╭──

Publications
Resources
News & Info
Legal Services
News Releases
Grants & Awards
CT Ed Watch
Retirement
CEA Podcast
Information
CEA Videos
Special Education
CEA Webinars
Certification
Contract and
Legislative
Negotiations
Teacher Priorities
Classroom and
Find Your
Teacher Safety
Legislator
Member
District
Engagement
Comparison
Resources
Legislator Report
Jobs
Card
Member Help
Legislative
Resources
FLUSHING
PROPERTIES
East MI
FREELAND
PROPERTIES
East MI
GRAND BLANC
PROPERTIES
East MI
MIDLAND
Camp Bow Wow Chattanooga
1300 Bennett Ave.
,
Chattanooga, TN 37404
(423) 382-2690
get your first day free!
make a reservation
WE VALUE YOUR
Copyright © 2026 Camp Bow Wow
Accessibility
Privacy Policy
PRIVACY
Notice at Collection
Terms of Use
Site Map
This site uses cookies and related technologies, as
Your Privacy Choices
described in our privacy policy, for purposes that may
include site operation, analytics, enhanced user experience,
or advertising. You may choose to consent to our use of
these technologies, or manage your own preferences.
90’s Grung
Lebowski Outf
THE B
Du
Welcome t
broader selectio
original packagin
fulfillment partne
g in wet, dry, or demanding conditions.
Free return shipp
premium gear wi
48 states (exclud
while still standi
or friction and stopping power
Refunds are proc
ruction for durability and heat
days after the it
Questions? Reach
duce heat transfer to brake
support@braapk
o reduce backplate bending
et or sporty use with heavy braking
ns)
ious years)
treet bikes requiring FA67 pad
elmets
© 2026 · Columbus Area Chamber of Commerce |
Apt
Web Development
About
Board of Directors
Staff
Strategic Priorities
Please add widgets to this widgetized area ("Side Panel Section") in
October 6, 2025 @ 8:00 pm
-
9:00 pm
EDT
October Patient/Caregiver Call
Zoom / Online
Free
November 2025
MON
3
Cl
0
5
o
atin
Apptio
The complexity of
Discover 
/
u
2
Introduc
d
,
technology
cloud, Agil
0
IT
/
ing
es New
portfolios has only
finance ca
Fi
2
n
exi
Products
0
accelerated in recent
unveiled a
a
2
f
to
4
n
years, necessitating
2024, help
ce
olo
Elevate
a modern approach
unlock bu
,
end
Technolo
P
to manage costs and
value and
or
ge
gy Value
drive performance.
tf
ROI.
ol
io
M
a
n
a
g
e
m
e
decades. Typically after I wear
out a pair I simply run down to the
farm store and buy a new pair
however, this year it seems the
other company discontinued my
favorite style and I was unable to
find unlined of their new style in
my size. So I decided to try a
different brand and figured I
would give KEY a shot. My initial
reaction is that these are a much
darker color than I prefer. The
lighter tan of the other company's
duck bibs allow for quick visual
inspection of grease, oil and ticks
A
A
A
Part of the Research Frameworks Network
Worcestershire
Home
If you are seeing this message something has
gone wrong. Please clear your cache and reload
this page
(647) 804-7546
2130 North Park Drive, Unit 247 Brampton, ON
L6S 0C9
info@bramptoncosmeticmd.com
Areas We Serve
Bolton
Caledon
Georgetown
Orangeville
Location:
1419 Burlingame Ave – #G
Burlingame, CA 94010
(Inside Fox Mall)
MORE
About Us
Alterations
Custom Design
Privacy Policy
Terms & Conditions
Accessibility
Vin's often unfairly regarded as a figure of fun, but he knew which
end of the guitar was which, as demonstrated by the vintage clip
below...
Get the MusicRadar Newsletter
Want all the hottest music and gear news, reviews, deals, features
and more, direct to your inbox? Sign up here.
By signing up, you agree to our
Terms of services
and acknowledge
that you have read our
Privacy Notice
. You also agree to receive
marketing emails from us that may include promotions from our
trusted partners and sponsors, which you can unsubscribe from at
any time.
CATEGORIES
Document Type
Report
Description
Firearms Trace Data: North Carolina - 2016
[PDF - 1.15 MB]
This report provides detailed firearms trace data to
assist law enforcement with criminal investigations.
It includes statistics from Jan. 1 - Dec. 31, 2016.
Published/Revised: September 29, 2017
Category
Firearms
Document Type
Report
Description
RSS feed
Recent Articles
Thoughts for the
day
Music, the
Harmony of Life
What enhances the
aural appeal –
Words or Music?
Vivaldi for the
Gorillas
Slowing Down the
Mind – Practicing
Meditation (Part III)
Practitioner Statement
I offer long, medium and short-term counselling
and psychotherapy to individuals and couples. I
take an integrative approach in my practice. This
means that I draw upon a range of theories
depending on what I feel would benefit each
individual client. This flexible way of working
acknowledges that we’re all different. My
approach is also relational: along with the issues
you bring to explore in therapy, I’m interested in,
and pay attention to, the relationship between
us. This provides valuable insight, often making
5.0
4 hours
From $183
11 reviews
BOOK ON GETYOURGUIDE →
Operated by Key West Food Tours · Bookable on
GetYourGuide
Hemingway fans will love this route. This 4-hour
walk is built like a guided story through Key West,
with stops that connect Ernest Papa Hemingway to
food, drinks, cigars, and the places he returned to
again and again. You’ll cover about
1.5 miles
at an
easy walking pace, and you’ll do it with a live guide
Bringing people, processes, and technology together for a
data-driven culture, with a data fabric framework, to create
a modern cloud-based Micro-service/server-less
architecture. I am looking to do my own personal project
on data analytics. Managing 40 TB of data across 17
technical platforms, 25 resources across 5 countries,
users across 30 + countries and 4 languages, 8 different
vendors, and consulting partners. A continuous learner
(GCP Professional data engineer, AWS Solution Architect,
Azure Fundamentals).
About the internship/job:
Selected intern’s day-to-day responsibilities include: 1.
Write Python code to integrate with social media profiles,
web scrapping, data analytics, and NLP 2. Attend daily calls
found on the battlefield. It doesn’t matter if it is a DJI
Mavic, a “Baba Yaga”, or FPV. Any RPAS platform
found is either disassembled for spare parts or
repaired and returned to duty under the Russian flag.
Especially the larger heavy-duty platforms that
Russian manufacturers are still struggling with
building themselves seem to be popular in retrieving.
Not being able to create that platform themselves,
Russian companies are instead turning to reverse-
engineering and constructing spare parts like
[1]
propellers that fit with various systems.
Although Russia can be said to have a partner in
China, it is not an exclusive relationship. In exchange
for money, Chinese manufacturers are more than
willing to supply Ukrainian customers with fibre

╰──

> **Prompt**: Find the string "Russian" in the material above. Then copy each line that has it.

> **Result for this task**:
repaired and returned to duty under the Russian flag.
Russian manufacturers are still struggling with
Russian companies are instead turning to reverse-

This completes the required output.